Call her Queen Giovanna and she will come nearer
your prepossession. By-the-by, what have you to do
this morning?”

“I am at your excellency's disposal,”

“Come with me to the atelier of a very clever artist
then, and I will show you her picture. It should be
the man's chef-d'œuvre, for he has lost his wits in
painting it.”

“Literally, do you mean?”

“It would seem so—for though the picture was
finished some months since, he has never taken it off
his easel, and is generally found looking at it. Besides,
he has neither cleaned pallet nor brush since the last
day she sat to him.”

“If he were young and handsome—”

“So he is—and so are scores of the lady's devoted
admirers; but she is either prudent or cold to a degree
that effectually repels hope, and the painter pines with
the rest.”

A few minutes walk brought them to a large room
near the Corso, tenanted by the Venetian artist,
Ippolito Incontri. The minister presented his friend,
and Clay forgot their errand in admiration of the
magnificent brigand face and figure of the painter,
who, after a cold salutation, retreated into the darkest
corner of the point of view, and stood gazing past them
at his easel, silent and unconscious of observation.

“I have seen your wonder,” said Clay, turning to
the picture with a smile, and at the first glance only
remarking its resemblance to a face that should be
familiar to him. “I am surprised that I can not
name her at once, for I am sure I know her well.
But, stay!—the light grows on my eye—no!—with
that expression, certainly not—I am sure, now, that I
have not seen her.
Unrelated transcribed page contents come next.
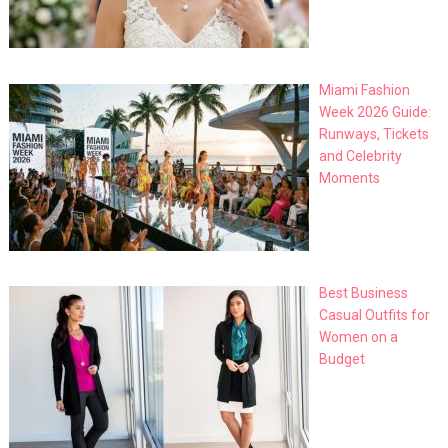
Miami Fashion
Week 2026 Guide:
Runways, Tickets
and Celebrity
Moments
Best Business
Casual Outfits for
Women on a
Budget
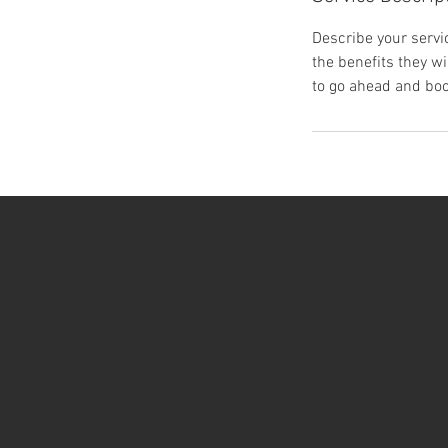
Describe your servic
the benefits they w
to go ahead and boo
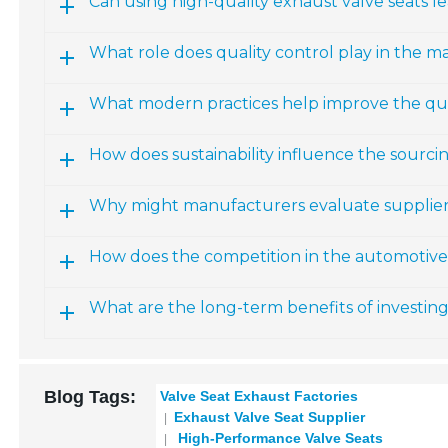
Can using high-quality exhaust valve seats 
What role does quality control play in the m
What modern practices help improve the qual
How does sustainability influence the sourci
Why might manufacturers evaluate suppliers
How does the competition in the automotive i
What are the long-term benefits of investing
Blog Tags:
Valve Seat Exhaust Factories
Exhaust Valve Seat Supplier
High-Performance Valve Seats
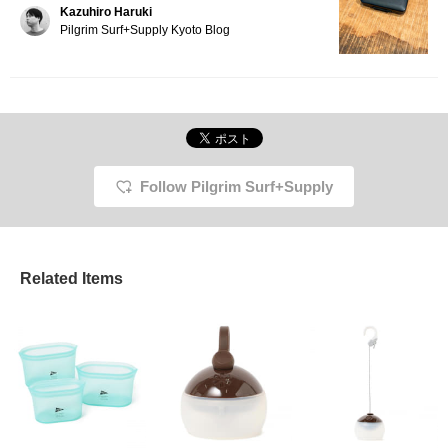
Kazuhiro Haruki
combination to go with!
It's useful not only in
Pilgrim Surf+Supply Kyoto Blog
everyday life, but also in
emergencies and
disasters. It's compact
and easy to carry
around, making it very
convenient!
Follow Pilgrim Surf+Supply
Related Items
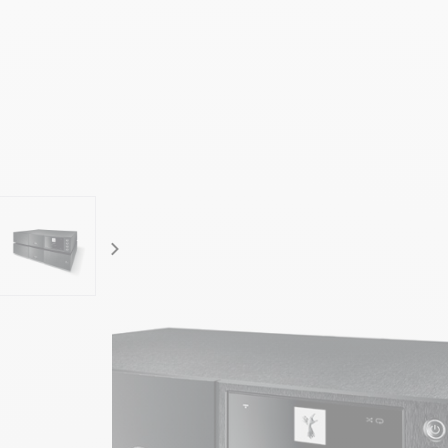
focal-naim-frontent::misc.next_label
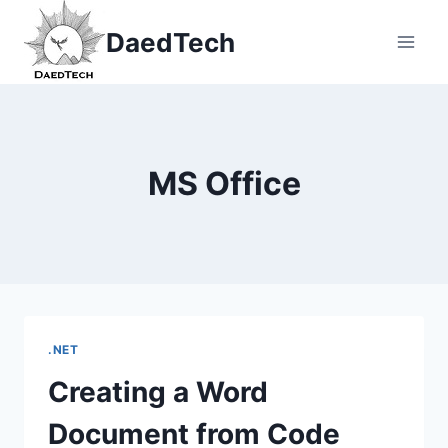
Skip
DaedTech
to
content
MS Office
.NET
Creating a Word
Document from Code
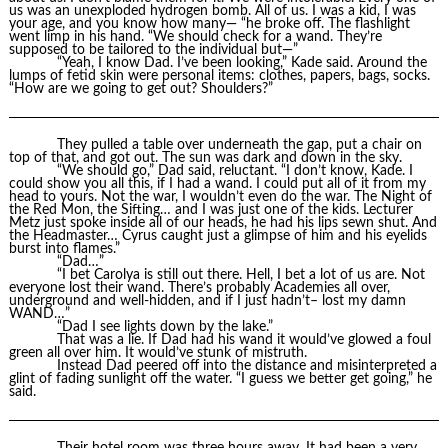
us was an unexploded hydrogen bomb. All of us. I was a kid, I was
your age, and you know how many— “he broke off. The flashlight
went limp in his hand. “We should check for a wand. They’re
supposed to be tailored to the individual but—”
“Yeah, I know Dad. I’ve been looking,” Kade said. Around the
lumps of fetid skin were personal items: clothes, papers, bags, socks.
“How are we going to get out? Shoulders?”
They pulled a table over underneath the gap, put a chair on
top of that, and got out. The sun was dark and down in the sky.
“We should go,” Dad said, reluctant. “I don’t know, Kade. I
could show you all this, if I had a wand. I could put all of it from my
head to yours. Not the war, I wouldn’t even do the war. The Night of
the Red Mon, the Sifting… and I was just one of the kids. Lecturer
Metz just spoke inside all of our heads, he had his lips sewn shut. And
the Headmaster… Cyrus caught just a glimpse of him and his eyelids
burst into flames.”
“Dad…”
“I bet Carolya is still out there. Hell, I bet a lot of us are. Not
everyone lost their wand. There’s probably Academies all over,
underground and well-hidden, and if I just hadn’t– lost my damn
WAND…”
“Dad I see lights down by the lake.”
That was a lie. If Dad had his wand it would’ve glowed a foul
green all over him. It would’ve stunk of mistruth.
Instead Dad peered off into the distance and misinterpreted a
glint of fading sunlight off the water. “I guess we better get going,” he
said.
Their hotel room was three hours away. It had been a very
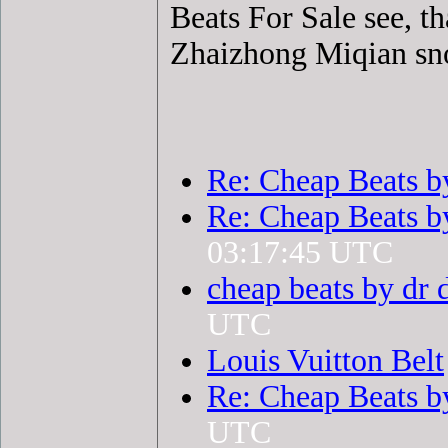
Beats For Sale see, t
Zhaizhong Miqian sno
Re: Cheap Beats b
Re: Cheap Beats b
03:17:45 UTC
cheap beats by dr 
UTC
Louis Vuitton Belt
Re: Cheap Beats b
UTC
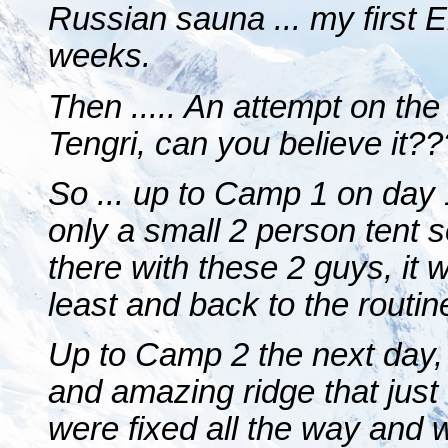
Russian sauna ... my first 
weeks.
Then ..... An attempt on th
Tengri, can you believe it??
So ... up to Camp 1 on day
only a small 2 person tent s
there with these 2 guys, it 
least and back to the routine
Up to Camp 2 the next day
and amazing ridge that just
were fixed all the way and 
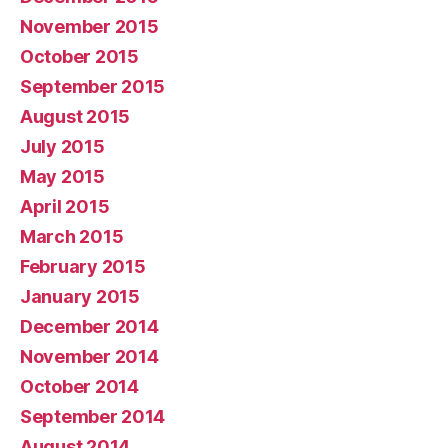
November 2015
October 2015
September 2015
August 2015
July 2015
May 2015
April 2015
March 2015
February 2015
January 2015
December 2014
November 2014
October 2014
September 2014
August 2014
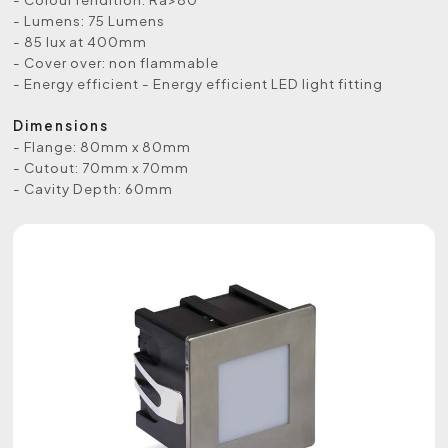
- Lumens: 75 Lumens
- 85 lux at 400mm
- Cover over: non flammable
- Energy efficient - Energy efficient LED light fitting
Dimensions
- Flange: 80mm x 80mm
- Cutout: 70mm x 70mm
- Cavity Depth: 60mm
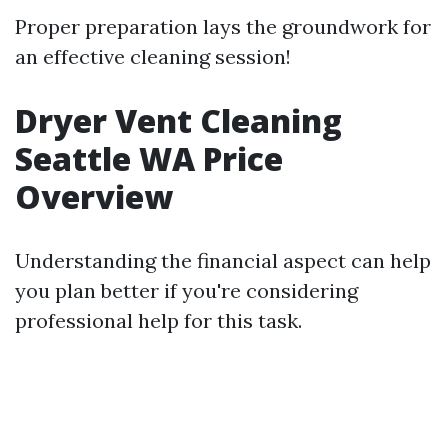
Proper preparation lays the groundwork for
an effective cleaning session!
Dryer Vent Cleaning
Seattle WA Price
Overview
Understanding the financial aspect can help
you plan better if you're considering
professional help for this task.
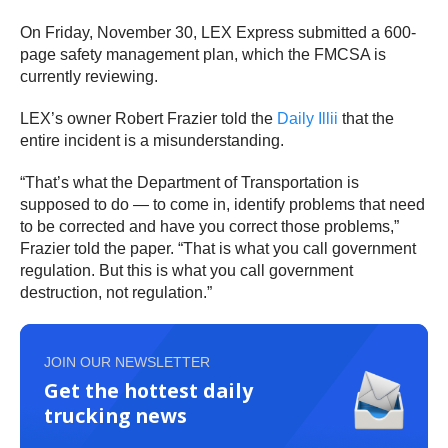
On Friday, November 30, LEX Express submitted a 600-
page safety management plan, which the FMCSA is
currently reviewing.
LEX’s owner Robert Frazier told the
Daily Illii
that the
entire incident is a misunderstanding.
“That’s what the Department of Transportation is
supposed to do — to come in, identify problems that need
to be corrected and have you correct those problems,”
Frazier told the paper. “That is what you call government
regulation. But this is what you call government
destruction, not regulation.”
JOIN OUR NEWSLETTER
Get the hottest daily
trucking news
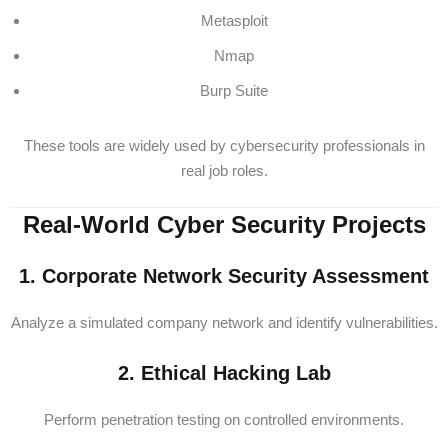
Metasploit
Nmap
Burp Suite
These tools are widely used by cybersecurity professionals in
real job roles.
Real-World Cyber Security Projects
1. Corporate Network Security Assessment
Analyze a simulated company network and identify vulnerabilities.
2. Ethical Hacking Lab
Perform penetration testing on controlled environments.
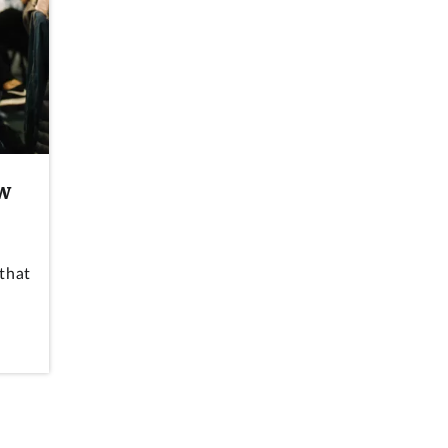
aw
that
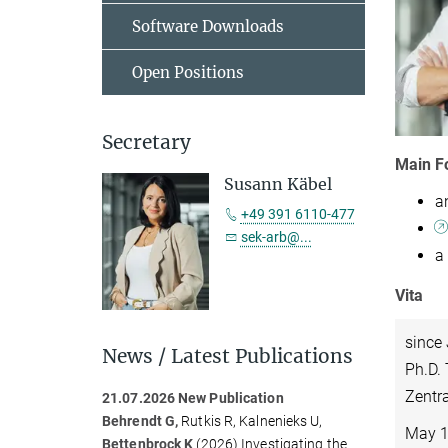
Software Downloads
Open Positions
Secretary
Main F
Susann Käbel
a
+49 391 6110-477
sek-arb@...
a
Vita
since
News / Latest Publications
Ph.D. 
Zentra
21.07.2026 New Publication
Behrendt G,
Rutkis R, Kalnenieks U,
May 1
Bettenbrock K
(2026)
Investigating the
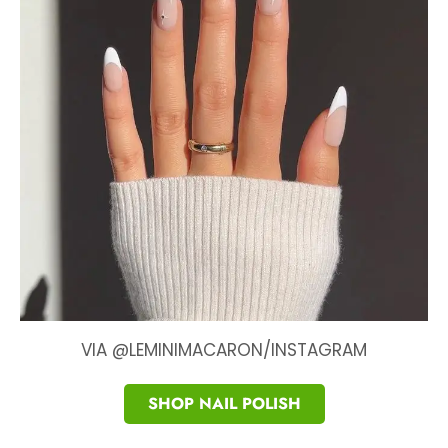
VIA @LEMINIMACARON/INSTAGRAM
SHOP NAIL POLISH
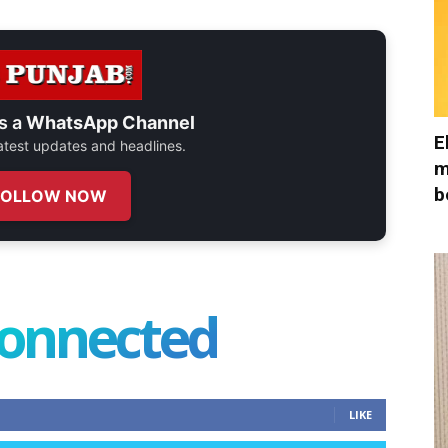
s a
WhatsApp Channel
E
 latest updates and headlines.
m
b
FOLLOW NOW
connected
LIKE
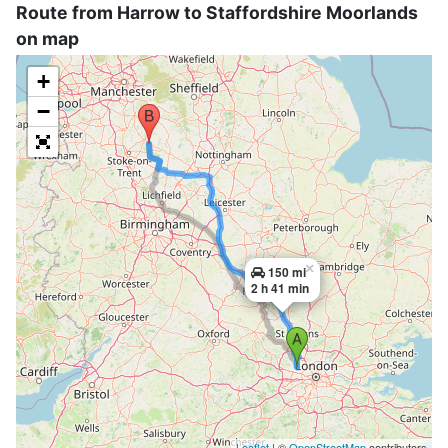
Route from Harrow to Staffordshire Moorlands
on map
+
−
×
150 mi
2 h 41 min
Leaflet
| ©
OpenStreetMap
contributors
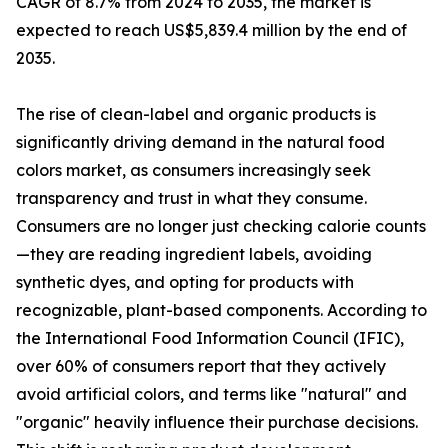
CAGR of 8.7% from 2024 to 2035, the market is
expected to reach US$5,839.4 million by the end of
2035.
The rise of clean-label and organic products is
significantly driving demand in the natural food
colors market, as consumers increasingly seek
transparency and trust in what they consume.
Consumers are no longer just checking calorie counts
—they are reading ingredient labels, avoiding
synthetic dyes, and opting for products with
recognizable, plant-based components. According to
the International Food Information Council (IFIC),
over 60% of consumers report that they actively
avoid artificial colors, and terms like "natural" and
"organic" heavily influence their purchase decisions.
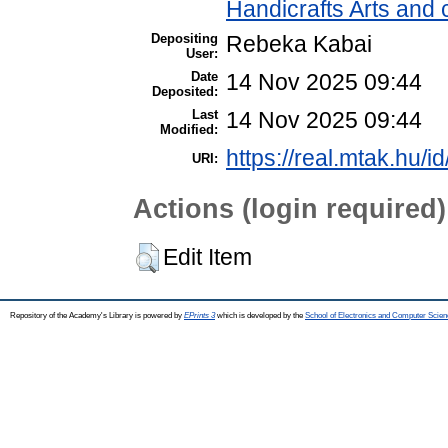
Handicrafts Arts and
Depositing
Rebeka Kabai
User:
Date
14 Nov 2025 09:44
Deposited:
Last
14 Nov 2025 09:44
Modified:
https://real.mtak.hu/i
URI:
Actions (login required)
Edit Item
Repository of the Academy's Library is powered by
EPrints 3
which is developed by the
School of Electronics and Computer Scien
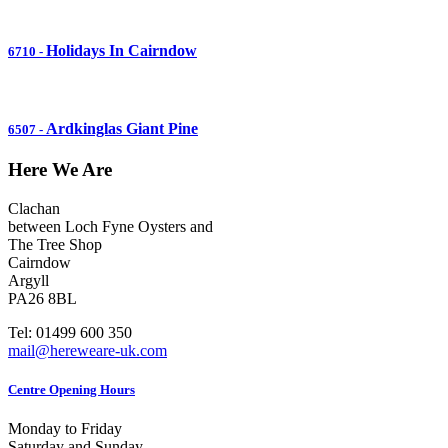
Holidays In Cairndow
6710
-
Ardkinglas Giant Pine
6507
-
Here We Are
Clachan
between Loch Fyne Oysters and
The Tree Shop
Cairndow
Argyll
PA26 8BL
Tel: 01499 600 350
mail@hereweare-uk.com
Centre Opening Hours
Monday to Friday
Saturday and Sunday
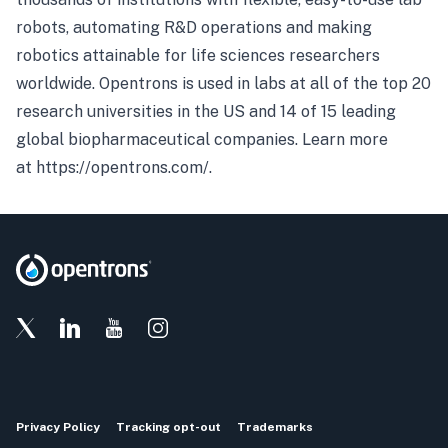
robots, automating R&D operations and making
robotics attainable for life sciences researchers
worldwide. Opentrons is used in labs at all of the top 20
research universities in the US and 14 of 15 leading
global biopharmaceutical companies. Learn more
at
https://opentrons.com/
.
Privacy Policy
Tracking opt-out
Trademarks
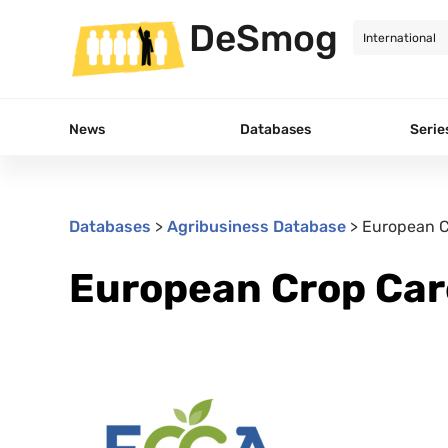
DeSmog
News
Databases
Serie
Databases
>
Agribusiness Database
>
European C
European Crop Car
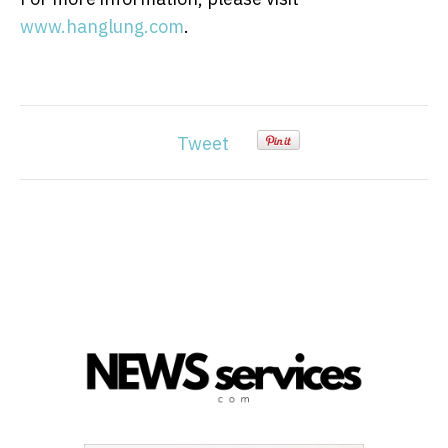
www.hanglung.com
.
Tweet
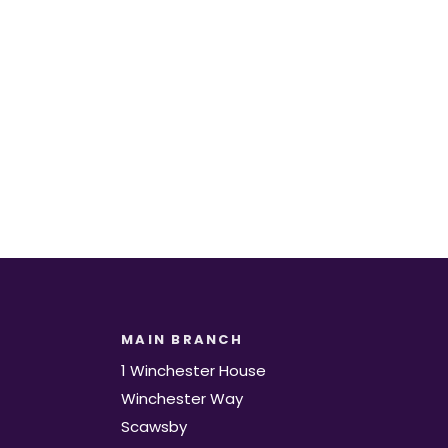
t.
MAIN BRANCH
1 Winchester House
Winchester Way
Scawsby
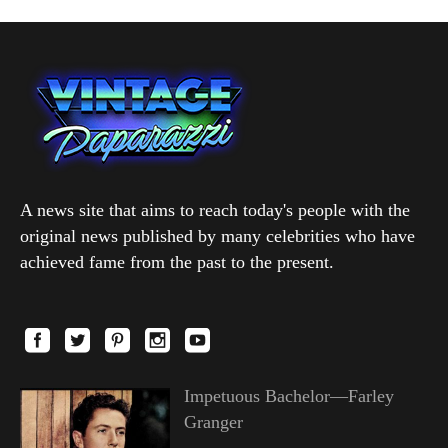
A news site that aims to reach today's people with the
original news published by many celebrities who have
achieved fame from the past to the present.
Impetuous Bachelor—Farley
Granger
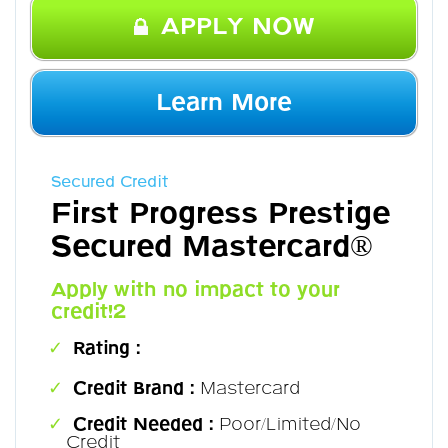
APPLY NOW
Learn More
Secured Credit
First Progress Prestige
Secured Mastercard®
Apply with no impact to your
credit!2
Rating :
Credit Brand :
Mastercard
Credit Needed :
Poor/Limited/No
Credit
Wonderful beauty! Yet there
was a superficial likeness! Have you ever remarked,
Signor Incontri, that, through very intellectual faces,
such as this, you can sometimes see what the countenance
would have been in other circumstances—without
the advantages of education, I mean?”

No answer. The painter was absorbed in his picture, and Clay turned to the ambassador.

“I have seen somewhere a face, and a very lovely
one, too, that was strangely like these features; yet,
not only without the soul that is here, but incapable,
I should think, of acquiring it by any discipline, either of thought or feeling.”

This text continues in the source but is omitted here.